Psalm 103 speaks of a man who has repented and done penance and is aware of forgiveness. What David says in it, no unconverted man says and will say in eternity no man who has not repented on earth. On earth repentance must happen and on earth sins must be forgiven and not in the hereafter (Mt 9:6).

Those who have confessed their sins and received forgiveness are deeply aware that it is only grace that God did not deal with them according to their sins and did not reward according to their iniquities (Psa 103:10; cf. Exo 34:7). David speaks here in the plural, “us” and “our”. He is here expressing the feelings of the faithful remnant who have entered into the blessing of the realm of peace. They are not there by virtue of any merit of their own.

What the believing remnant says applies to an even greater degree to the New Testament believer. He will also partake of all the blessings of the realm of peace (Heb 11:40). Above and beyond this he is blessed with all spiritual blessings in the heavenly places. These were given to him by pure grace from God “Who is rich in mercy” and “because of His great love” (Eph 1:3; Eph 2:1-10). Shall we not give Him eternal praise for this and begin with it now on earth?

Who can measure the distance between the earth and heaven (Psa 103:11)? It is a distance immeasurable to humans. No one has ever been able to discover the ‘ceiling’ of heaven. As immeasurably “high as the heavens are above the earth, that great is His lovingkindness [that is Adonai, covenant faithfulness] toward those who fear Him”.

All who “fear Him” – this phrase occurs three times in the psalm (Psa 103:11; 15; 17) – are the object of the power of His lovingkindness. (This is, by the way, another proof of the lie of the universal atonement.) God has worked in them the fear, that is the awe, of Him. It is all His work.
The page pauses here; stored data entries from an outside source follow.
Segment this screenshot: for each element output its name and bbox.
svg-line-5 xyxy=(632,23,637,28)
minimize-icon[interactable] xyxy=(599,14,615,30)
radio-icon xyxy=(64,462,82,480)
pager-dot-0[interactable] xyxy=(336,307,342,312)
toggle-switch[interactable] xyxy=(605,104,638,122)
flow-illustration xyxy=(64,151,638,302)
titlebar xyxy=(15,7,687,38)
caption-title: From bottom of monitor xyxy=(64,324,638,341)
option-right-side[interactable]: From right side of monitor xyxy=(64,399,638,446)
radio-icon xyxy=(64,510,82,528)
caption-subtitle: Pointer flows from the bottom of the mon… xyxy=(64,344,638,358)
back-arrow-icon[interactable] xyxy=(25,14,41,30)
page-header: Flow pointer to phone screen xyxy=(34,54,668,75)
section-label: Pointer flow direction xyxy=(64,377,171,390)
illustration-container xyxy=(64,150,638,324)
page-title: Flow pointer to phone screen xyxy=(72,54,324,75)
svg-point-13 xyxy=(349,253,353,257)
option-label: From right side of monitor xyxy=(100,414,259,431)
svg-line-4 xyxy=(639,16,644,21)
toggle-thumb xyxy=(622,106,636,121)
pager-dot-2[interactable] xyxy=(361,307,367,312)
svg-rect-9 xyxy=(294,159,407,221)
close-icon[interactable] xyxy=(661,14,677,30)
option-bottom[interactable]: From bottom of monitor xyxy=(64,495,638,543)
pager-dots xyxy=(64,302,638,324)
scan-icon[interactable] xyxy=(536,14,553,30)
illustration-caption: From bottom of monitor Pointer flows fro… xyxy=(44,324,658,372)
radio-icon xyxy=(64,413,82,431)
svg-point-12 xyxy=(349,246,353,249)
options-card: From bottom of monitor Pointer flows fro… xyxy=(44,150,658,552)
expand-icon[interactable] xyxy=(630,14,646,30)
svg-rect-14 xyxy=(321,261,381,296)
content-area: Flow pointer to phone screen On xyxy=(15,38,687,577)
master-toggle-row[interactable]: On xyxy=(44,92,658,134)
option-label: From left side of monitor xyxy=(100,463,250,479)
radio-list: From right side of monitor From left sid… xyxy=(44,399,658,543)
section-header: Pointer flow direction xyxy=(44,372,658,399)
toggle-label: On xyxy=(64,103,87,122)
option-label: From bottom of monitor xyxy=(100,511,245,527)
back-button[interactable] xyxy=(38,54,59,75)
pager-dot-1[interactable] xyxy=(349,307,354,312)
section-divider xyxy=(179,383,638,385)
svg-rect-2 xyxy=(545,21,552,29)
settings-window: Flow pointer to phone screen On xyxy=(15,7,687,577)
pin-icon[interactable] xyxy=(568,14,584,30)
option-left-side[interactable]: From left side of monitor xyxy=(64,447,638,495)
The remnant here praises the power of His lovingkindness. Now that Christ has laid the foundation of the covenant through the blood of the new covenant, the power of God’s lovingkindness or covenant faithfulness is so infinitely great that the Lord Jesus can declare: “All authority has been given to Me in heaven and on earth” (Mt 28:18).

In the unbounded power of His lovingkindness God has fulfilled all His promises to a failing people. He has mercifully taken care of them in a mighty way, while they completely forfeited the right to all of God’s promises. His power has become visible in His Son, the Mediator of the new covenant, Who has fulfilled all the conditions of God’s covenant. What is impossible for man to do, namely, to save himself, God is able to do (Lk 18:25-27).

For the transgressions done by the people, He, in the power of His lovingkindness, also provided (Psa 103:12). Transgressions require retribution. That retribution He has asked for and received from His Son. Christ confessed the transgressions of those who believe in Him toward God as His own and suffered the judgment of God for them (2Cor 5:21). This means that God no longer sees sin in those who have confessed them, because Christ died for them. He received the wages for it (Rom 6:23a).

The remnant is aware that their sins have been carried away. They indicate the distance between them and their transgressions by pointing to the distance between “the east” and “the west”. This does not mean a geographical distance, but a distance between the west, where the offeror stands, and the east to which the goat laden with the people’s sins has been sent away through the East Gate of Jerusalem toward the wilderness in the east. The goat is let loose in a secluded wilderness never to return. That the forgiven transgressions will never come back to haunt them is confirmed in other ways by other verses in Scripture (Isa 38:17b; Jer 50:20; Mic 7:19; Heb 8:12).